A =軽い場合は自分たちで治療します。重い時は近くのロシアのステーション「ソユーズ」で帰還しますが、それはなかなかできません。一番かかる重病は歯痛だそうで、その時はペンチで自分で歯を抜かなければならないそうです。
Q =宇宙で楽しみにしている食事は?
A =ラーメン。粘り気のある汁をパックでもっていきます。それから寿司。皆に握ってあげるつもりです。
講義の後、塾生と富士山をバックに記念撮影、その後も塾生たちは山崎さんを囲んで三々五々、写真撮影を頼み、山崎さんはそれにも快く応じていた。

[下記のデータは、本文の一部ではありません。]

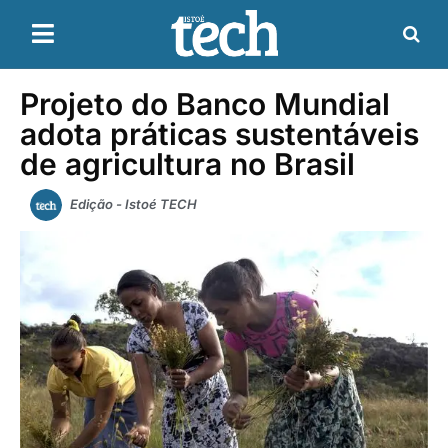
Projeto do Banco Mundial
adota práticas sustentáveis
de agricultura no Brasil
Edição - Istoé TECH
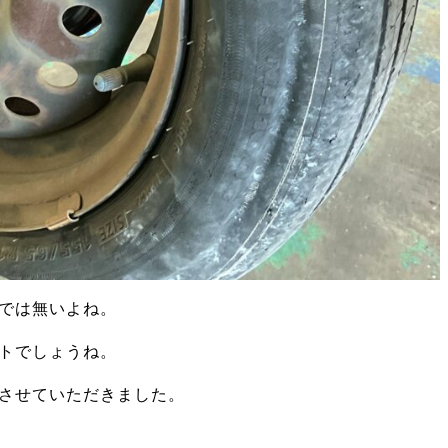
では無いよね。
トでしょうね。
させていただきました。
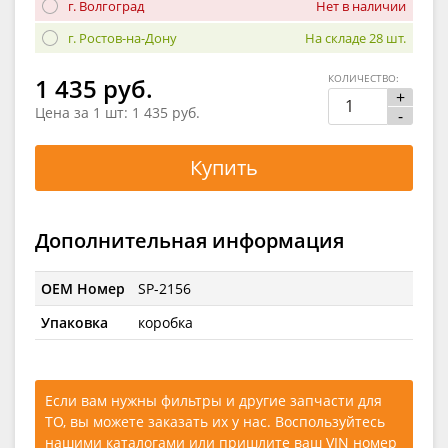
г. Волгоград
Нет в наличии
г. Ростов-на-Дону
На складе 28 шт.
КОЛИЧЕСТВО:
1 435 руб.
+
Цена за 1 шт:
1 435 руб.
-
Купить
Дополнительная информация
OEM Номер
SP-2156
Упаковка
коробка
Если вам нужны фильтры и другие запчасти для
ТО, вы можете заказать их у нас. Воспользуйтесь
нашими каталогами
или
пришлите ваш VIN номер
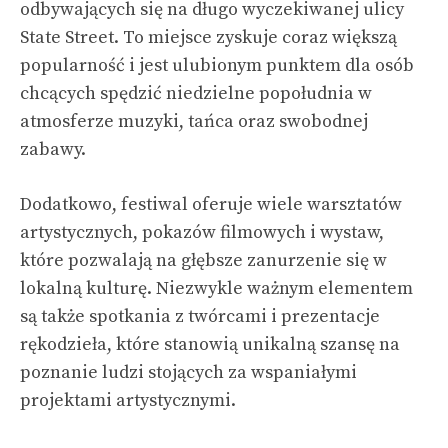
odbywających się na długo wyczekiwanej ulicy
State Street. To miejsce zyskuje coraz większą
popularność i jest ulubionym punktem dla osób
chcących spędzić niedzielne popołudnia w
atmosferze muzyki, tańca oraz swobodnej
zabawy.
Dodatkowo, festiwal oferuje wiele warsztatów
artystycznych, pokazów filmowych i wystaw,
które pozwalają na głębsze zanurzenie się w
lokalną kulturę. Niezwykle ważnym elementem
są także spotkania z twórcami i prezentacje
rękodzieła, które stanowią unikalną szansę na
poznanie ludzi stojących za wspaniałymi
projektami artystycznymi.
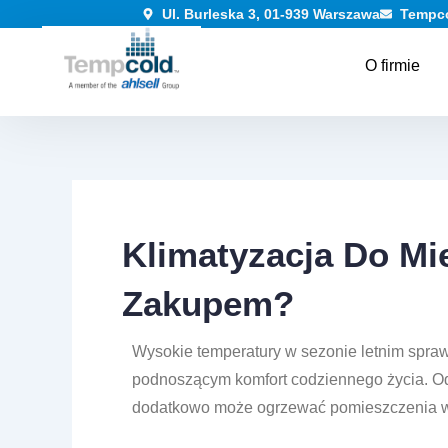
Przejdź
Ul. Burleska 3, 01-939 Warszawa
Tempc
do
O firmie
treści
Klimatyzacja Do Mi
Zakupem?
Wysokie temperatury w sezonie letnim sprawi
podnoszącym komfort codziennego życia. Odp
dodatkowo może ogrzewać pomieszczenia w 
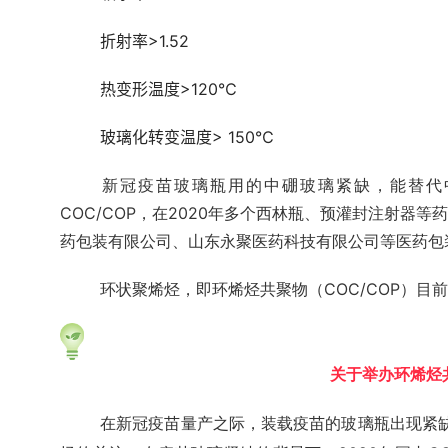
折射率>1.52
热变形温度>120℃
玻璃化转变温度> 150℃
新冠疫苗玻璃瓶用的中硼玻璃紧缺，能替代中
COC/COP，在2020年多个西林瓶、预灌封注射器
药包装有限公司、山东永聚医药科技有限公司等医药包装
环状聚烯烃，即环烯烃共聚物（COC/COP）目
关于举办环烯烃
在新冠疫苗量产之际，装载疫苗的玻璃瓶出现紧缺迹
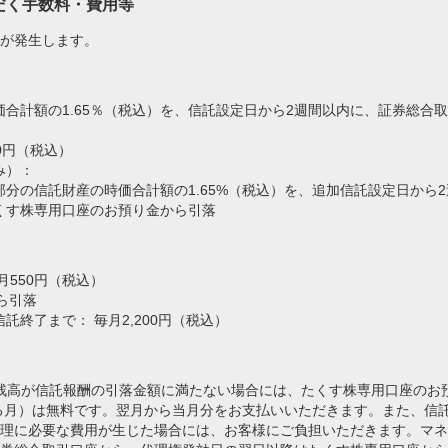
だく手数料・費用等
が発生します。
合計額の1.65％（税込）を、信託設定日から2週間以内に、証券総合
00円（税込）
み）：
分の信託財産の時価合計額の1.65%（税込）を、追加信託設定日から2
くす株専用口座のお預り金から引落
月550円（税込）
ら引落
終了まで： 毎月2,200円（税込）
の残高が信託報酬の引落金額に満たない場合には、たくす株専用口座のお
る月）は無料です。翌月から当月分をお支払いいただきます。また、信
理に必要な費用が生じた場合には、お客様にご負担いただきます。マネ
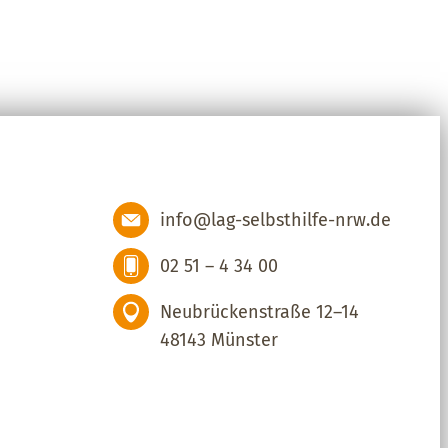
info@lag-selbsthilfe-nrw.de
02 51 – 4 34 00
Neubrückenstraße 12–14
48143 Münster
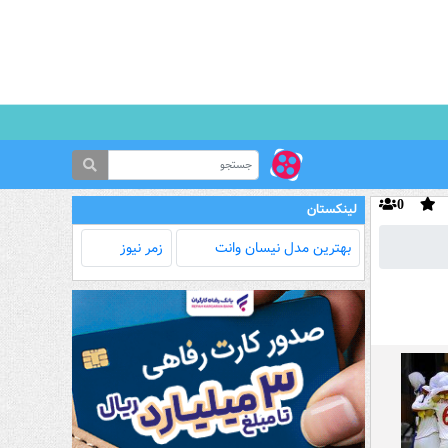
0
لینکستان
بهترین مدل‌ نیسان وانت
زمر نیوز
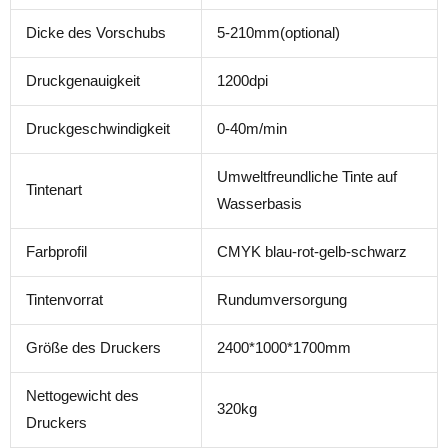
Dicke des Vorschubs
5-210mm(optional)
Druckgenauigkeit
1200dpi
Druckgeschwindigkeit
0-40m/min
Umweltfreundliche Tinte auf
Tintenart
Wasserbasis
Farbprofil
CMYK blau-rot-gelb-schwarz
Tintenvorrat
Rundumversorgung
Größe des Druckers
2400*1000*1700mm
Nettogewicht des
320kg
Druckers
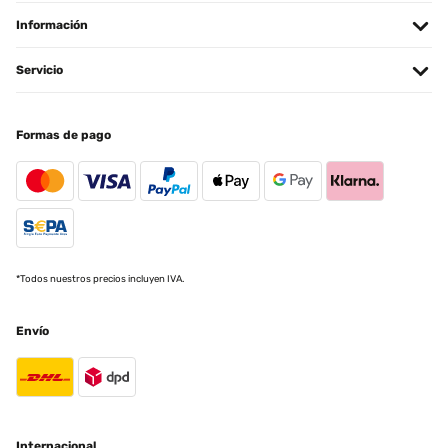
Información
Servicio
Formas de pago
*Todos nuestros precios incluyen IVA.
Envío
Internacional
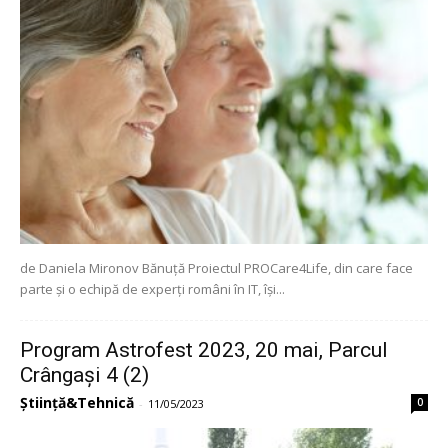
de Daniela Mironov Bănuță Proiectul PROCare4Life, din care face
parte și o echipă de experți români în IT, își...
Program Astrofest 2023, 20 mai, Parcul
Crângași 4 (2)
Știință&Tehnică
0
-
11/05/2023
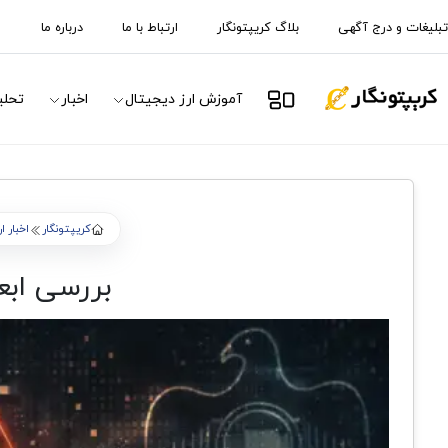
تبلیغات و درج آگهی
بلاگ کریپتونگار
ارتباط با ما
درباره ما
آموزش ارز دیجیتال
اخبار
تحلی
کریپتونگار
اخبار ا
بررسی ابعاد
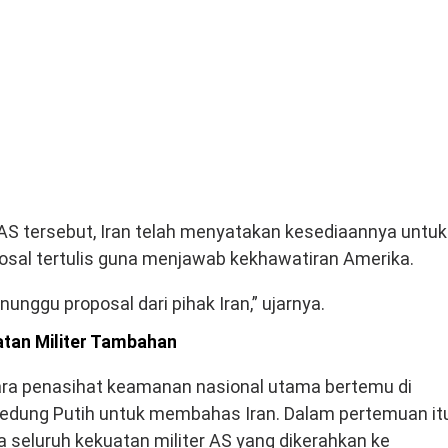
AS tersebut, Iran telah menyatakan kesediaannya untuk
sal tertulis guna menjawab kekhawatiran Amerika.
nunggu proposal dari pihak Iran,” ujarnya.
atan Militer Tambahan
ara penasihat keamanan nasional utama bertemu di
edung Putih untuk membahas Iran. Dalam pertemuan it
 seluruh kekuatan militer AS yang dikerahkan ke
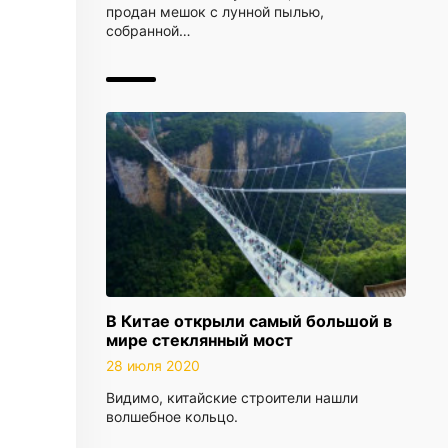
продан мешок с лунной пылью,
собранной…
В Китае открыли самый большой в
мире стеклянный мост
28 июля 2020
Видимо, китайские строители нашли
волшебное кольцо.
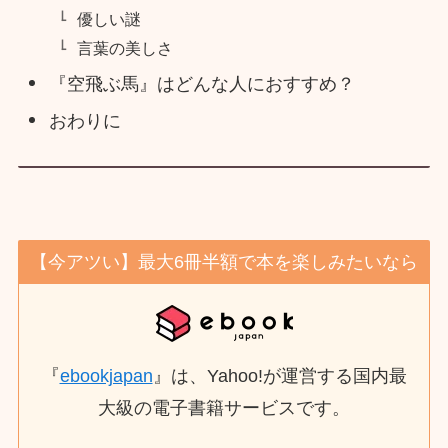
優しい謎
言葉の美しさ
『空飛ぶ馬』はどんな人におすすめ？
おわりに
【今アツい】最大6冊半額で本を楽しみたいなら
『
ebookjapan
』は、Yahoo!が運営する国内最
大級の電子書籍サービスです。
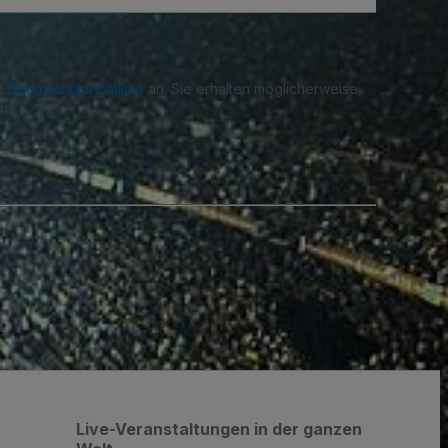
re
Datenschutzrichtlinie
an. Sie erhalten möglicherweise
n.
.
Live-Veranstaltungen in der ganzen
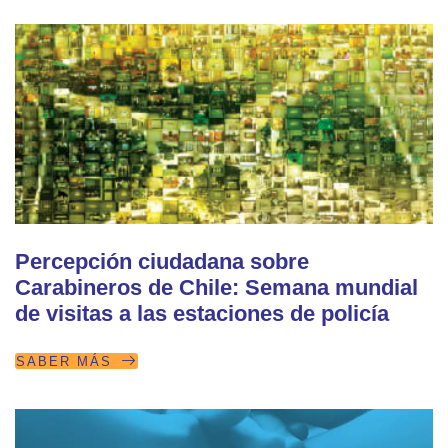
Percepción ciudadana sobre
Carabineros de Chile: Semana mundial
de visitas a las estaciones de policía
SABER MÁS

『8時限目』-「正義感だけではダメだよ、環境問題」=中西準子・国立産業技術総合研究所化学物質リスク管理研究センター長
昭和40年代はじめ、取り組んだヘドロ公害(静岡県冨士市の製紙工場から排出された汚泥汚染問題、田子の浦港がヘドロの海となり、公害の象徴言われた)での調査から、その後、各種防止策が施された結果、改善された経過を説明した。
続いてDDTの世界での禁止からマラリア対策として昨年の一部緩和策の背景。
最後は、専門の「リスク問題」。
「リスクは用途によって影響が異なる。単純に決め付けられない問題だ」として①地球温暖化と原子力②農薬と耕地の開発③水道水の消毒と発ガン性物質―を例に揚げ、「各リスクを定量的に計測して、リスクを推定できる科学を身に付ける必要がある。正義感は往々にして悪者を徹底的に排除する方向があることは注意する必要がある」と、力説した。
女性宇宙飛行士の山崎直子さんが行う講話には、メンバーが参加した。